MUL-02-006 WP1: Blind HTML Injection via Problem Report (Low)
Our comment: This finding does not put any user or the service itself at risk. The problem reports are handled as plaintext and not HTML, all the way from the app to the support team. The pingback observed in the report comes from Google's Gmail servers which simply seem to query any URL they can parse in email bodies passing through their servers.
As such, we do not agree with the classification as an HTML injection issue. There is likely no way for us to disable this, and even if it was exploitable, it would be Google that would be compromised and not Mullvad.
MUL-02-007 WP2: Named Pipe exposed via SMB accessible to everyone (Medium)
Our comment: Fixed in desktop version 2020.5. This vulnerability allows for controlling Mullvad VPN on a Windows machine from the network. However, it requires the user to both enable "Local network sharing" in the app and disable Windows' "password protected sharing", neither of which is done by default.
We do not see this as a large security flaw since the user must explicitly turn off important security settings for this to be exploitable to begin with. However, since the VPN is only supposed to be possible to control from the local computer and since the report presents an easy fix for the issue, we have addressed this.
MUL-02-001 iOS: Lack of filesystem protections (Info)
Our comment: Fixed in iOS version 2020.3. The app does not in any way need the cache file that was found. Since the exposed data is not very sensitive and getting the data out of the device is far from trivial, we agree with the auditors that this not a serious leak.
MUL-02-003 WP1: General hardening recommendations for Android app (Info)
Our comment: Fixed in Android version 2020.5-beta2. These are good recommendations from Cure53 and we have implemented them in order to better practice defense-in-depth.
MUL-02-004 WP2: Firewall allows TCP connections to WireGuard® gateway (Low)
Our comment: Fixed in desktop version 2020.5. This vulnerability is very similar to MUL-02-002 but is less dangerous since no custom token can be sent out, making it harder to identify a specific user.
MUL-02-005 WP1: VpnService logs static internal IPs to Android’s syslog (Info)
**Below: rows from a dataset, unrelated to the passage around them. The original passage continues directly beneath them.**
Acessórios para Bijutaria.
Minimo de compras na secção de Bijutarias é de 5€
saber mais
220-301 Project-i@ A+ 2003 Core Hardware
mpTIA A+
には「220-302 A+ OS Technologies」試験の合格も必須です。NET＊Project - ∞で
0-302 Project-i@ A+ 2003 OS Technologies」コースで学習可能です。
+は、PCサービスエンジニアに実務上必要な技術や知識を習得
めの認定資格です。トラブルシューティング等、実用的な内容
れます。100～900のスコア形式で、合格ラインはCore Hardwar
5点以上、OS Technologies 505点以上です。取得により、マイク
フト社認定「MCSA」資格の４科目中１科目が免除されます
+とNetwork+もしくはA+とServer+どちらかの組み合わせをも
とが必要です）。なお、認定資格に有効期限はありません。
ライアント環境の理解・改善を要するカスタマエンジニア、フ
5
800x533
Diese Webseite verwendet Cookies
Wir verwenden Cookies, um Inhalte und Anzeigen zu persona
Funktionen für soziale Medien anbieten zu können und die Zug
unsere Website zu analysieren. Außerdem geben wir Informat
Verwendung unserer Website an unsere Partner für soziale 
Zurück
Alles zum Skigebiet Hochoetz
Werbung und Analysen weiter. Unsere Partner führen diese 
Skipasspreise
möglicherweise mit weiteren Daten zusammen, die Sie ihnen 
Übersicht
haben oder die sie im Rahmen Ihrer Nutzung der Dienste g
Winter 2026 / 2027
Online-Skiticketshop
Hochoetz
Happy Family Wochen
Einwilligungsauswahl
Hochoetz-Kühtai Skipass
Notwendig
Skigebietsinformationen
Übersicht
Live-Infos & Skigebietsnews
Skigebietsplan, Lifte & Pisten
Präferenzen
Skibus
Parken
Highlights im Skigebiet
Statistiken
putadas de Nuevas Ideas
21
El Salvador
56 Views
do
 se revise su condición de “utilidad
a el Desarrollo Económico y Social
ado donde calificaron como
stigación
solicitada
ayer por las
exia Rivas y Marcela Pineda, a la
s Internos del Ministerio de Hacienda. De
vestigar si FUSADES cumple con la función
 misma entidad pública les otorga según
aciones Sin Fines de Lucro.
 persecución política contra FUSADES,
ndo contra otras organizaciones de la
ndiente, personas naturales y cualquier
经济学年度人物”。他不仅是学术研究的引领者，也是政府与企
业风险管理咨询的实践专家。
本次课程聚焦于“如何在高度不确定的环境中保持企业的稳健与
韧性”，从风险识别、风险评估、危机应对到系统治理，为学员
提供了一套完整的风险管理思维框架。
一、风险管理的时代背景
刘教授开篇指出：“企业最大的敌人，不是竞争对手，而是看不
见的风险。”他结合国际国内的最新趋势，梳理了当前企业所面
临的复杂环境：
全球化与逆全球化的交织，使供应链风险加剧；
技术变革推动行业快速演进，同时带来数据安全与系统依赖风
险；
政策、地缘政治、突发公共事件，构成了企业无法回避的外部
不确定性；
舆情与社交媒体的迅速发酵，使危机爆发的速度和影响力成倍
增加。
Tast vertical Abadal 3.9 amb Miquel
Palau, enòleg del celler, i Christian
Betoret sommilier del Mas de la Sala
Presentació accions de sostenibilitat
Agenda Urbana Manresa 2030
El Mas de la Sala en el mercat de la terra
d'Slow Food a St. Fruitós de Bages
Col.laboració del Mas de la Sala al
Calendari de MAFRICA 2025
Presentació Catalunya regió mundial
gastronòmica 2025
Our comment: Leaking the private tunnel IP in use is considered bad but not critical. We agree with the classification level of “Info” on this security finding since the attacker needs either adb access or the phone to be rooted. The logging of the IP is done by the Android operating system as soon as any VPN app uses the system's VPN API, and as far as we can tell, there is no way to disable this nor for us to fix this potential information leak. All Android VPN apps are subject to the same type of leak.
This audit overview is also available in our open-source repository on GitHub. In that version we attach the audit findings with their respective source code implementations.
Finally, we wish to thank Cure53 not only for their work but also for a smooth collaboration through the entire process!
"WireGuard" is a registered trademark of Jason A. Donenfeld.